Page images and extracted text
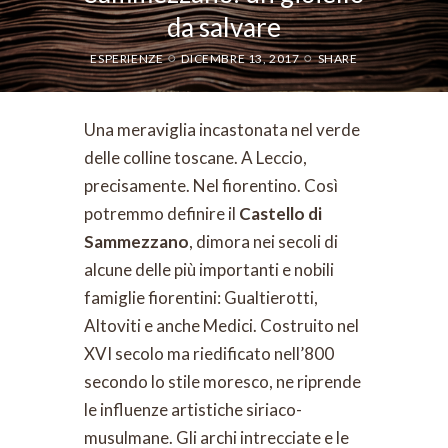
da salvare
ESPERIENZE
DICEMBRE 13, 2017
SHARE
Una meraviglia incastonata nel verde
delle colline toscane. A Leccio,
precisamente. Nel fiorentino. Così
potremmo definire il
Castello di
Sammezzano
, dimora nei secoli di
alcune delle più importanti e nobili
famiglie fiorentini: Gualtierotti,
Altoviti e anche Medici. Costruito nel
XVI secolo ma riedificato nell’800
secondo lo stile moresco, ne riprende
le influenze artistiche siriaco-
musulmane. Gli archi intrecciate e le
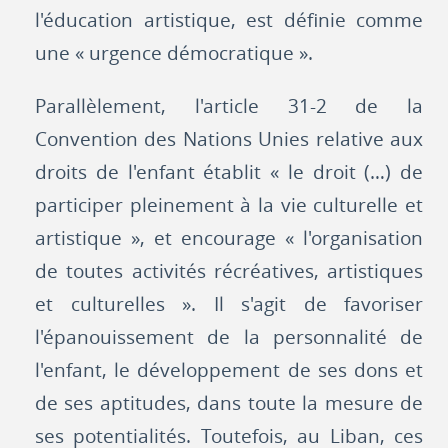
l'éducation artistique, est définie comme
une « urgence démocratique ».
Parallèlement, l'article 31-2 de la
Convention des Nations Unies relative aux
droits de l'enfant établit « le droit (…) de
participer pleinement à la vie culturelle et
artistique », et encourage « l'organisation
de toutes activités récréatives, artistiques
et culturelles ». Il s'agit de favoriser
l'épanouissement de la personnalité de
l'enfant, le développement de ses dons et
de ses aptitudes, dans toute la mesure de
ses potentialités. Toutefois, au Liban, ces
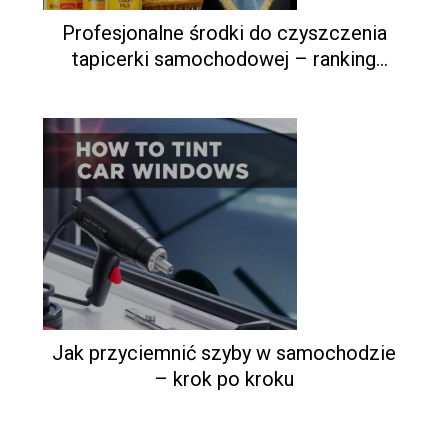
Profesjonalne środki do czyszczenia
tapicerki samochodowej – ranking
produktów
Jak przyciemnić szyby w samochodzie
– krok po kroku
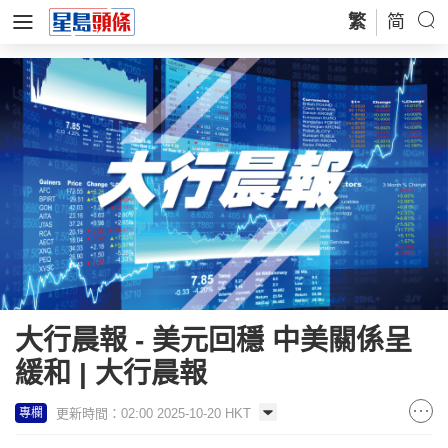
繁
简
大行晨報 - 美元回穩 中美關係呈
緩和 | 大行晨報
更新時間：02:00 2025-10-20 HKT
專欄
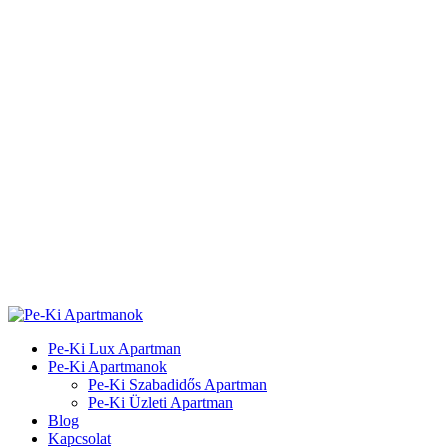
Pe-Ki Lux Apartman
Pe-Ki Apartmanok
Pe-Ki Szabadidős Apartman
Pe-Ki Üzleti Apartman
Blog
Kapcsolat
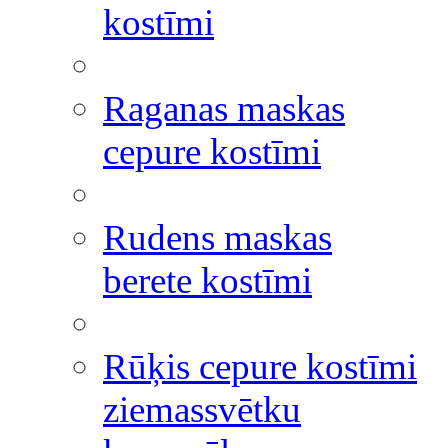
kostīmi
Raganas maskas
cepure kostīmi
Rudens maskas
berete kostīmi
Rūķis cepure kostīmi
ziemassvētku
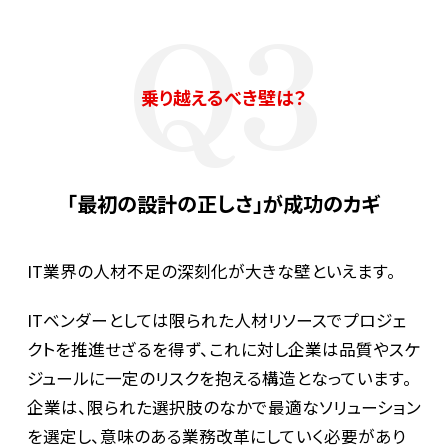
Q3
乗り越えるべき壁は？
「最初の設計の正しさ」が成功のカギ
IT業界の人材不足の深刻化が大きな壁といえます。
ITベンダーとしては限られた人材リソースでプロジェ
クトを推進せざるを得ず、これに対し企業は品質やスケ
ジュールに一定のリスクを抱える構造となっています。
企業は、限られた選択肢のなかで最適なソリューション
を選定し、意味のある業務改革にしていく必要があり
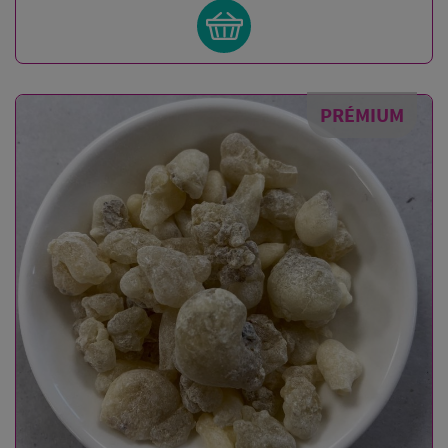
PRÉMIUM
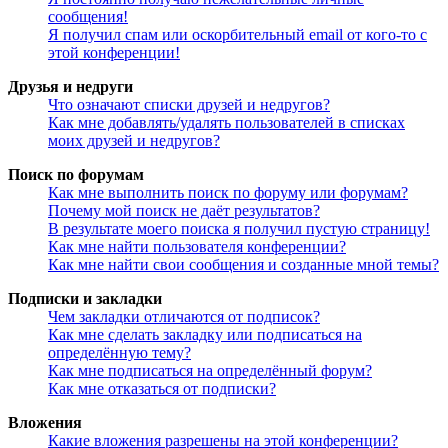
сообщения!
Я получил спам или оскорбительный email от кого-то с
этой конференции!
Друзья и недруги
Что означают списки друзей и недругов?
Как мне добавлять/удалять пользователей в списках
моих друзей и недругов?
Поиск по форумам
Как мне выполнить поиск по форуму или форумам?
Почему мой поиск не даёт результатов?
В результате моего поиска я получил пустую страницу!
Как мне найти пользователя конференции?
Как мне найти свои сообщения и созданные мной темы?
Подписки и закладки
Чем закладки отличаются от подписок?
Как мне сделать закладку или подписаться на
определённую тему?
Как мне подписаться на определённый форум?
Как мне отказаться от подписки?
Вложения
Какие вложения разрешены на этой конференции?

TASK DETAILS:
Provide the count of lines above containing "сообщения", without any added words.

RESPONSE BELOW:
2